Washington, DC rushes to implement assisted suicide before Congress blocks it
WASHINGTON, D.C., July 18, 2017 (LifeSiteNews) – After a U.S. House Committee voted to invalidate Washington, D.C.'s legalization of assisted suicide, the district's mayor Muriel Bowser announced the law would immediately go into effect.
On July 17, the Bowser administration announced it was implementing the law and that the D.C. department of health would begin overseeing the doctor-prescribed death program. Bowser self-identifies as a Catholic.
On July 13, the House Appropriations Committee advanced a measure overturning the law 28-24. Congress may repeal local D.C. laws 30 days after they're passed. Because it's been much longer than that, Rep. Andy Harris, R-MD, proposed an amendment to a budget bill that would nulify the D.C. assisted suicide law.

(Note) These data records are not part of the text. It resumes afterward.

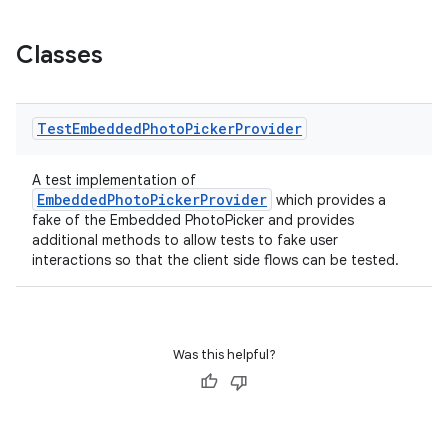
Classes
Test
Embedded
Photo
Picker
Provider
A test implementation of
der
EmbeddedPhotoPickerProvider
which provides a
fake of the Embedded PhotoPicker and provides
es.adid
additional methods to allow tests to fake user
es.adselection
interactions so that the client side flows can be tested.
es.appsetid
ces.common
ces.customaudience
Was this helpful?
s.java.adid
s.java.adselection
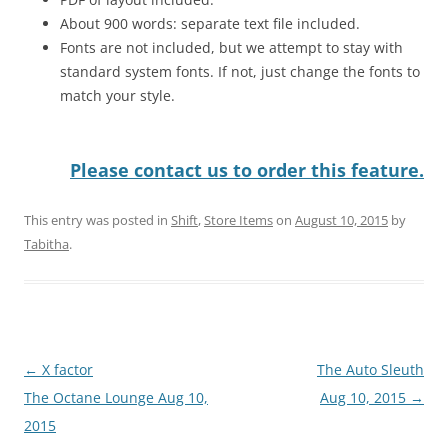
About 900 words: separate text file included.
Fonts are not included, but we attempt to stay with
standard system fonts. If not, just change the fonts to
match your style.
Please contact us to order this feature.
This entry was posted in
Shift
,
Store Items
on
August 10, 2015
by
Tabitha
.
Post
←
X factor
The Auto Sleuth
navigation
The Octane Lounge Aug 10,
Aug 10, 2015
→
2015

After the committee accepted the amendment, the pro-assisted suicide group Compassion & Choices sent out a panicked email to supporters.
"Lawmakers did not just vote to block funding for the D.C. Death with Dignity Act that authorizes medical aid in dying for district residents. They voted to invalidate the law altogether," wrote Charmaine Manansala. "If this outrageous power grab succeeds, it will inspire opponents of medical aid in dying to seek a nationwide ban on medical aid in dying."
"Medical aid in dying" and "death with dignity" are euphemisms for assisted suicide and sometimes euthanasia.
"Our opponents succeeded in amending the appropriations bill to stop Washington, D.C. from participating in medical aid in dying," Compassion & Choices' Manansala wrote on July 14.
The D.C. government's Department of Health website now has a page devoted to educating people on their "right" to obtain lethal drugs with which to commit suicide.
The page directly links to Compassion & Choices.
A "Frequently Asked Questions" sheet from the government assures people that they don't have to kill themselves at home or at a doctor's office. It can be done "any other location where the patient has permission to take the end of life medication." However, "the patient’s estate will be responsible for any costs incurred by the District associated with taking the end of life medication in a public location," it warns.
If the U.S. House and U.S. Senate pass the bill with Harris' amendment intact, and President Trump signs it, then it will still be a victory for life. Until then, the nation's capital is considering it "care" for doctors to help end their patients' lives.